- **YOUR TASK**: Your reply should be the following data, copied exactly.
-------- DATA LISTING
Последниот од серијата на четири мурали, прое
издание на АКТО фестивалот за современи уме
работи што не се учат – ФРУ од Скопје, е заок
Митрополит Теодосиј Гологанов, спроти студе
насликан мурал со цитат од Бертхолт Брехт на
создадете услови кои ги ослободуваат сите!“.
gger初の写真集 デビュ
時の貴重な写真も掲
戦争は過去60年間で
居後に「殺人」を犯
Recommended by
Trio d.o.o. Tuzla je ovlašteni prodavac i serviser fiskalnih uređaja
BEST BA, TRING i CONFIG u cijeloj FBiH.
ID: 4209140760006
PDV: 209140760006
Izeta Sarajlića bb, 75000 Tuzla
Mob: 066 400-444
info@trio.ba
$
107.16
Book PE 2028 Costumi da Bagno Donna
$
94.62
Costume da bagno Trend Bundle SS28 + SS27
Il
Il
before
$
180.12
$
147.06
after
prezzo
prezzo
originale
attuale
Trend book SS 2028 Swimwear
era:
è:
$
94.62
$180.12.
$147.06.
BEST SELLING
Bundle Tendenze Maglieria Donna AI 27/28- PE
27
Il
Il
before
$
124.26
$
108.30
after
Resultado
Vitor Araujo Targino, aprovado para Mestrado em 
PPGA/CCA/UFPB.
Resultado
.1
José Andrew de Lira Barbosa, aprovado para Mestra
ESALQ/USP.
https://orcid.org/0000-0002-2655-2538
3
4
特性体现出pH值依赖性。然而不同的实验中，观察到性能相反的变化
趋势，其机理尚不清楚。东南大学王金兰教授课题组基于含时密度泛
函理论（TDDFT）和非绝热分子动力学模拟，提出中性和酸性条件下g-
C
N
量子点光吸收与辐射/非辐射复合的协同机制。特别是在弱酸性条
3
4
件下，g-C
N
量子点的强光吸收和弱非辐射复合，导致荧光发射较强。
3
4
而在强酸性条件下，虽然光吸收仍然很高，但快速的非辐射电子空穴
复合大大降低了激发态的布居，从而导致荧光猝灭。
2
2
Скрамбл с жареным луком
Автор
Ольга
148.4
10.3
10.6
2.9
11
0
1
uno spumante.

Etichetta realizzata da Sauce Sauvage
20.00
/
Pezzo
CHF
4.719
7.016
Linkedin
----------------
- **THE ANSWER**:
Последниот од серијата на четири мурали, прое
издание на АКТО фестивалот за современи уме
работи што не се учат – ФРУ од Скопје, е заок
Митрополит Теодосиј Гологанов, спроти студе
насликан мурал со цитат од Бертхолт Брехт на
создадете услови кои ги ослободуваат сите!“.
gger初の写真集 デビュ
時の貴重な写真も掲
戦争は過去60年間で
居後に「殺人」を犯
Recommended by
Trio d.o.o. Tuzla je ovlašteni prodavac i serviser fiskalnih uređaja
BEST BA, TRING i CONFIG u cijeloj FBiH.
ID: 4209140760006
PDV: 209140760006
Izeta Sarajlića bb, 75000 Tuzla
Mob: 066 400-444
info@trio.ba
$
107.16
Book PE 2028 Costumi da Bagno Donna
$
94.62
Costume da bagno Trend Bundle SS28 + SS27
Il
Il
before
$
180.12
$
147.06
after
prezzo
prezzo
originale
attuale
Trend book SS 2028 Swimwear
era:
è:
$
94.62
$180.12.
$147.06.
BEST SELLING
Bundle Tendenze Maglieria Donna AI 27/28- PE
27
Il
Il
before
$
124.26
$
108.30
after
Resultado
Vitor Araujo Targino, aprovado para Mestrado em 
PPGA/CCA/UFPB.
Resultado
.1
José Andrew de Lira Barbosa, aprovado para Mestra
ESALQ/USP.
https://orcid.org/0000-0002-2655-2538
3
4
特性体现出pH值依赖性。然而不同的实验中，观察到性能相反的变化
趋势，其机理尚不清楚。东南大学王金兰教授课题组基于含时密度泛
函理论（TDDFT）和非绝热分子动力学模拟，提出中性和酸性条件下g-
C
N
量子点光吸收与辐射/非辐射复合的协同机制。特别是在弱酸性条
3
4
件下，g-C
N
量子点的强光吸收和弱非辐射复合，导致荧光发射较强。
3
4
而在强酸性条件下，虽然光吸收仍然很高，但快速的非辐射电子空穴
复合大大降低了激发态的布居，从而导致荧光猝灭。
2
2
Скрамбл с жареным луком
Автор
Ольга
148.4
10.3
10.6
2.9
11
0
1
uno spumante.

Etichetta realizzata da Sauce Sauvage
20.00
/
Pezzo
CHF
4.719
7.016
Linkedin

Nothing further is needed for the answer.